# Cross your fingers, it's my first breeding attempt!



## CosmicSyringe (Jul 20, 2013)

This morning I put Artemis Fowl, my HM king male into the spawning tank. Its 6.7 gallons and was filled a little over half way. He did okay but seemed kind of mopey because he didnt have his regular jungle of plants to swim among.
Tonight I put Flitter(aka Mrs. Fowl) my female EE into a Mason jar and have put her jar into the spawning tank after removing a few cups of water to lower the water level an inch.
I have never seen Artemis flare until Flitter was in his tank. I am so delighted! I have had many doubts about my bettas being able to breed but I decided after a few months that I wanted to at least try!
Maybe, just MAYBE, we can do this.
I hope Artemis creates a bubble nest overnight, I've barely seen him create bubbles before so that's another uncertainty.
Flitter has pretty much had vertical stripes since I adopted her, I think Artemis is the main wild factor.


----------



## indjo (Jun 6, 2010)

Good luck!


----------



## CosmicSyringe (Jul 20, 2013)

indjo said:


> Good luck!


 Thank you!

This morning I released Flitter after lowering the water level another inch and setting up the bubble wrap/almond leaf nest. They like to follow each other around, saw Artemis nip at Flitter once. Trying not to check on them too often and give them privacy.


----------



## CosmicSyringe (Jul 20, 2013)

Artemis is making a bubble nest while Flitter is resting!! Oh my gosh
I am so proud and impressed with him.


----------



## CosmicSyringe (Jul 20, 2013)

24hrs after releasing Flitter into Artemis's tank.
Turns out there is no bubble nest, its just a couple bubbles from the bubble wrap I think. :frown2:
Flitter has a little fin damage. The pair seems to go back and forth between resting and going for a non aggressive chase around the tank. They both flare at each other and Flitter looks submissive toward Artemis. Though Artemis does hang out a lot under his almond leaf, I don't see him making any bubbles. Flitter is still full of eggs and still has vertical stripes.

I'm getting more doubtful. If nothing happens for another 24hrs, I might separate them - I read/heard something like that. :serious:


----------



## CosmicSyringe (Jul 20, 2013)

They are trying!
Shortly after I posted, I saw them wrap and I teared up. No eggs dropped but I am so happy! Trying not to watch them too much.


----------



## indjo (Jun 6, 2010)

First time females usually need 3 days of courtship. After that, females usually lay eggs within 24 hours - some need more time.

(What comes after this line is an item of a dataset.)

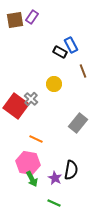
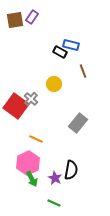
blue rectangle: rotated 49 degrees counterclockwise
pink hexagon: rotated 25 degrees clockwise
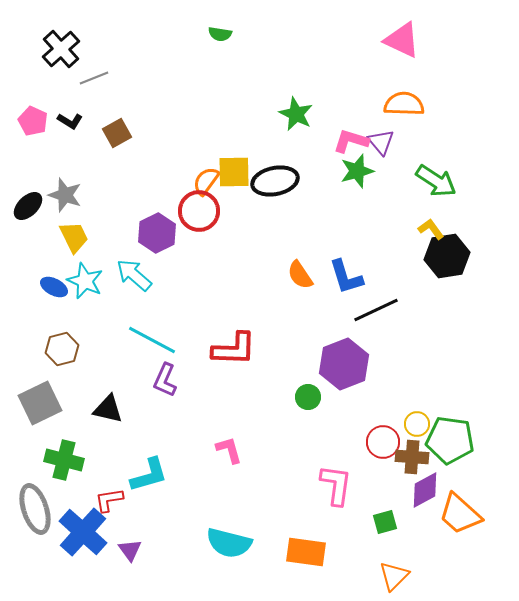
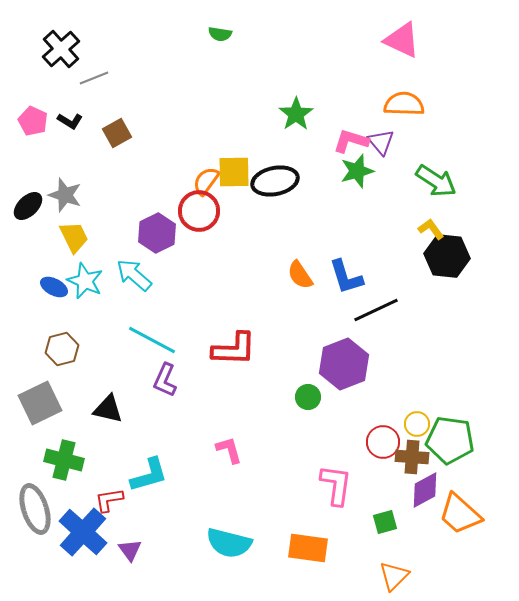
green star at (296, 114): rotated 12 degrees clockwise
black hexagon at (447, 256): rotated 15 degrees clockwise
orange rectangle at (306, 552): moved 2 px right, 4 px up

First few wrappings often do not produce any eggs. In fact, some rare cases where the female is too fat, first egg may come out after hours of embraces. But once eggs begin to drop, it should rain eggs during each embrace.

Congrats on the spawn. Hope male is a good father.


----------



## CosmicSyringe (Jul 20, 2013)

indjo said:


> First time females usually need 3 days of courtship. After that, females usually lay eggs within 24 hours - some need more time.
> 
> First few wrappings often do not produce any eggs. In fact, some rare cases where the female is too fat, first egg may come out after hours of embraces. But once eggs begin to drop, it should rain eggs during each embrace.
> 
> Congrats on the spawn. Hope male is a good father.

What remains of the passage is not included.